'How to Get Away with Murder' review: Fast, fun and sharp

Viola Davis, center, in "How To Get Away With Murder," premiering Sept. 25. It's one of three series by Shonda Rhimes that will air on Thursdays. Credit: AP / Nicole Rivelli
THE SHOW "How to Get Away With Murder"
WHEN | WHERE Thursday night at 10 on ABC/7
WHAT IT'S ABOUT Annalise Keating (Viola Davis) is a tough-as-nails law professor who teaches her students (quite literally) how to get away with murder in the courtroom.
(No. 1? Discredit the witness...) As part of her course, she turns a handful of prospective legal beagles into pitbulls -- chips off her block who pursue leads in a case she's actually working on (she's also a practicing lawyer). They include sweet, innocent Wes Gibbons (Alfred Enoch), who's both bemused and fascinated by the prof. Her other hand-picked student stars -- who eagerly follow in the master's footsteps -- include Michaela Pratt (Aja Naomi King), Asher Millstone (Matt McGorry), Laurel Castillo (Karla Souza) and Connor Walsh (Jack Falahee). Keating may be supremely self-confident, but she also has dark secrets, and soon, so will her students. "Murder" joins two other shows by Shonda Rhimes on ABC tonight -- "Grey's Anatomy" (8) and "Scandal" (9), which also air their season premieres.
MY SAY Shondaland is a production company, but lately has started to seem a little more like a country -- say, the France of prime time. That three Shondaland series will fill ABC's entire lineup tonight is extremely rare, if not quite unprecedented, for a production company. It indicates that struggling ABC has given up or has conceded the obvious: Shonda Rhimes and her empire know how to get viewers better than the network does.
In fact, she does, and now it's up to "Murder" to maintain the rep. The early read is it will.

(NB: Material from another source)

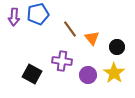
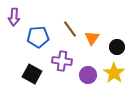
blue pentagon: moved 23 px down; rotated 10 degrees clockwise
orange triangle: rotated 14 degrees clockwise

What's Shondaland's deep secret here and elsewhere? It's not that deep, really. The ingredients are sex, scandal, love, betrayal, power, mystery, romance, intrigue, tragedy, triumph and sometimes murder. Mix, shake, pour ... repeat.
She also creates memorable characters -- most often strong women, who are fallible, particularly around men who tend to be even more fallible -- then hands them over to good actors who fill them with body and soul. Davis' Keating doesn't just walk into a room but strides -- a powerful clenched fist ready to strike. Her eyes are cold, hard, expressionless discs, her mouth sensuous and cruel. When she speaks, she barks. When she commands, people jump. Then, in one private, unguarded moment, those edges soften, and her eyes glisten. There's a beating heart in there somewhere, a relatable human being after all.
You've seen the same transformation with Meredith Grey and Olivia Pope a thousand times, but Davis already has mastered it.
Created by longtime Rhimes colleague Peter Nowalk, the "Murder" pilot is packed with exposition, backstory, forestory and plot tangents that may be false leads or real leads.
There are stray MacGuffins and red herrings strewn about, too. Head games are being played on viewers, but it's left to them to decode what those games are.
That's the fun of "Murder" and, in the early going, the frustration, too. "Murder" approaches information overload, then pulls back to a character reveal or jumps into a flash-forward. The pilot is ingenious but at moments maybe a little too smart for its own good.
That's OK -- Shondaland probably has another success.
BOTTOM LINE Fast, fun and sharp (but pay attention). A likely winner.